● **How to complete this task**
Leaving the images behind, copy every line of the records exactly.

● **Entries provided**

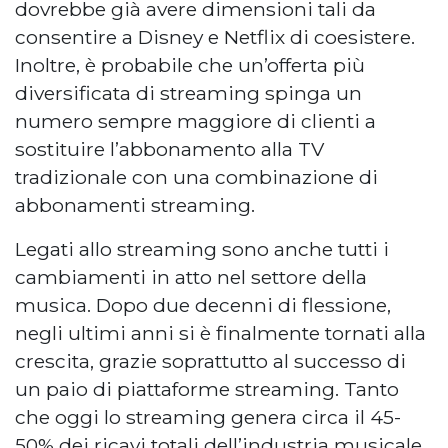
dovrebbe già avere dimensioni tali da
consentire a Disney e Netflix di coesistere.
Inoltre, è probabile che un’offerta più
diversificata di streaming spinga un
numero sempre maggiore di clienti a
sostituire l’abbonamento alla TV
tradizionale con una combinazione di
abbonamenti streaming.
Legati allo streaming sono anche tutti i
cambiamenti in atto nel settore della
musica. Dopo due decenni di flessione,
negli ultimi anni si è finalmente tornati alla
crescita, grazie soprattutto al successo di
un paio di piattaforme streaming. Tanto
che oggi lo streaming genera circa il 45-
50% dei ricavi totali dell’industria musicale.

● **Answer section**
dovrebbe già avere dimensioni tali da
consentire a Disney e Netflix di coesistere.
Inoltre, è probabile che un’offerta più
diversificata di streaming spinga un
numero sempre maggiore di clienti a
sostituire l’abbonamento alla TV
tradizionale con una combinazione di
abbonamenti streaming.
Legati allo streaming sono anche tutti i
cambiamenti in atto nel settore della
musica. Dopo due decenni di flessione,
negli ultimi anni si è finalmente tornati alla
crescita, grazie soprattutto al successo di
un paio di piattaforme streaming. Tanto
che oggi lo streaming genera circa il 45-
50% dei ricavi totali dell’industria musicale.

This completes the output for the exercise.